→ Brief
In the listing below, find each line that holds "materiale" and list it.

-.-.-

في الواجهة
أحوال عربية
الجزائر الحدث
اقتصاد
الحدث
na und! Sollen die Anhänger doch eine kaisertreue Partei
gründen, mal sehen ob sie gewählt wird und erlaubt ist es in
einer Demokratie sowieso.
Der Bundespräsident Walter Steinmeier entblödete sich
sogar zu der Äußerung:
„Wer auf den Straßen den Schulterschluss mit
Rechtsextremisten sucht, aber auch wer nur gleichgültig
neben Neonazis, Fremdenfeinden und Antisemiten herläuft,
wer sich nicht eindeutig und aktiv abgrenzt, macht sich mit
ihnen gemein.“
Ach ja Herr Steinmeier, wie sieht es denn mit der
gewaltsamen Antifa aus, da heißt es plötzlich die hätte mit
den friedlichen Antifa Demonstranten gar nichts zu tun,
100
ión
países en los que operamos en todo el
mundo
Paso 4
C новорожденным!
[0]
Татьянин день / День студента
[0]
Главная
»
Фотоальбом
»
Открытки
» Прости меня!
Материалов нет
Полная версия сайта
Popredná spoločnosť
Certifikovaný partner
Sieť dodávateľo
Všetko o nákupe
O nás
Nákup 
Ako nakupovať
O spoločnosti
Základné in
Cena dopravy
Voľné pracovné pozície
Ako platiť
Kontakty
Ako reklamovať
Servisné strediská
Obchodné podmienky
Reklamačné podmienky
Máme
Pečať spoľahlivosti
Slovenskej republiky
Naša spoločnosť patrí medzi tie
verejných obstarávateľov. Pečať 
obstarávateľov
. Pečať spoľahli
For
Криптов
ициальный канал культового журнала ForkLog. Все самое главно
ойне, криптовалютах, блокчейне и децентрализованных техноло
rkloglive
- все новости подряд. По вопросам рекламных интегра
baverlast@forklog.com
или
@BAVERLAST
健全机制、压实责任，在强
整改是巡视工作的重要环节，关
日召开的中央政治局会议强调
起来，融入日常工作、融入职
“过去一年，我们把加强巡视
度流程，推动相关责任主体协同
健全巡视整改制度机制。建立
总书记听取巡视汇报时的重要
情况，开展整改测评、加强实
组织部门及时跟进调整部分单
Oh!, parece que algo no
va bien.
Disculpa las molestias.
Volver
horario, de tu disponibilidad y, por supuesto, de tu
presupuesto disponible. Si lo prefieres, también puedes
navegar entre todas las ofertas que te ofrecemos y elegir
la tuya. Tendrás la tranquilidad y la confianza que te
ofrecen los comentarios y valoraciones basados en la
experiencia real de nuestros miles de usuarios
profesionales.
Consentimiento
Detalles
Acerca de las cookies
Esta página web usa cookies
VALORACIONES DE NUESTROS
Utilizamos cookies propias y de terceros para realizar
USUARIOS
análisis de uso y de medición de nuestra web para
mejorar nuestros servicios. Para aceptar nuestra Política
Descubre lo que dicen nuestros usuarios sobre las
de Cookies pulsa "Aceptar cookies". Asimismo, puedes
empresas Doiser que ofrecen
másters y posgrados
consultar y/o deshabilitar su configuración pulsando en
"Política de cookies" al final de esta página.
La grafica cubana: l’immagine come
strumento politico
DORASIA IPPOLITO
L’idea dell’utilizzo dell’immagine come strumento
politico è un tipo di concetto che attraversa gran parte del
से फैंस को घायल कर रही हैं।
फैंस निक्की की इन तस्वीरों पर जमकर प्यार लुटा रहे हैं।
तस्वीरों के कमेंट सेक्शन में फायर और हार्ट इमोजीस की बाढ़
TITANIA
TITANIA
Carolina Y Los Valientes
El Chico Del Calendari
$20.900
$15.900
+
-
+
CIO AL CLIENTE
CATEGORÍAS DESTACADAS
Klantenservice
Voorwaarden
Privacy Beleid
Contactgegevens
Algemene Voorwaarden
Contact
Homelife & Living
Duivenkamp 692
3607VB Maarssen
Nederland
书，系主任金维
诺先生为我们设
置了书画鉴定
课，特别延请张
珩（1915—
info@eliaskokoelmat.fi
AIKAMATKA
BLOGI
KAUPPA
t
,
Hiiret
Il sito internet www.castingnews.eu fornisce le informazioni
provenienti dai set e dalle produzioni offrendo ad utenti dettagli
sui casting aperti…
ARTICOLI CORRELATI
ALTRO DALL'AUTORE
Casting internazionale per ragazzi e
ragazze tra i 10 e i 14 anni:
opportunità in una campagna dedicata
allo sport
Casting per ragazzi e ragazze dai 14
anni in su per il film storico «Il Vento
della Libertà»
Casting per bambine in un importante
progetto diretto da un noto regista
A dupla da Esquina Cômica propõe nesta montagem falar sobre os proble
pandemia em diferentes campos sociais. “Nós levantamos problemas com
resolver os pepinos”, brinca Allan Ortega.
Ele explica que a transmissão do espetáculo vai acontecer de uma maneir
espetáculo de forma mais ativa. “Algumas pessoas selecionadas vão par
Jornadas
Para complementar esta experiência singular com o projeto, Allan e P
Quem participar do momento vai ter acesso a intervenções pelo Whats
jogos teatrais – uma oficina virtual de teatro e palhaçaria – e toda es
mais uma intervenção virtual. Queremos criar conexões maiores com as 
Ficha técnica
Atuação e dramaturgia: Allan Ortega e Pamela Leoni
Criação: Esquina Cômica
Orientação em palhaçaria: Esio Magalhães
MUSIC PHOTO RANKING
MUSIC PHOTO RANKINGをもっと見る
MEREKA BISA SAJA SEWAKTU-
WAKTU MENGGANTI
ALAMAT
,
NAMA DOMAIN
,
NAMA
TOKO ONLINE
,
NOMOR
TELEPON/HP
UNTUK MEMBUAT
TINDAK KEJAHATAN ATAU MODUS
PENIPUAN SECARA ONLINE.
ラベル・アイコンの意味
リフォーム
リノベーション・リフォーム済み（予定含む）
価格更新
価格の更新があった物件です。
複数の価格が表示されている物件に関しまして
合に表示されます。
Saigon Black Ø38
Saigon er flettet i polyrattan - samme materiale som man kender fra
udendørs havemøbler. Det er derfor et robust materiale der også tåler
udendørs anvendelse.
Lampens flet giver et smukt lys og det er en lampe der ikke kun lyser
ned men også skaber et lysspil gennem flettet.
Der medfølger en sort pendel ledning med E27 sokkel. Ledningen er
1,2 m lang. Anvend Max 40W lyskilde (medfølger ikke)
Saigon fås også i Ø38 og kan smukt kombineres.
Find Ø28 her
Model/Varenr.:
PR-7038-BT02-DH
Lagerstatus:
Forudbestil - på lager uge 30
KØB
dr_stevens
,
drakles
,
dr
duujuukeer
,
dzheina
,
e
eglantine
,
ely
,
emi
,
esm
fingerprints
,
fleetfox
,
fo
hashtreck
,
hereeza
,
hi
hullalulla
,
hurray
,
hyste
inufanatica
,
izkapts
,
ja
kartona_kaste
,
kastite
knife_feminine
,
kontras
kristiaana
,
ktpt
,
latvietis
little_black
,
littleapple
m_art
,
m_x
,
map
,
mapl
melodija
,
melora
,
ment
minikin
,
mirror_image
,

-.-.-

→ Output for this exercise
Saigon er flettet i polyrattan - samme materiale som man kender fra
udendørs havemøbler. Det er derfor et robust materiale der også tåler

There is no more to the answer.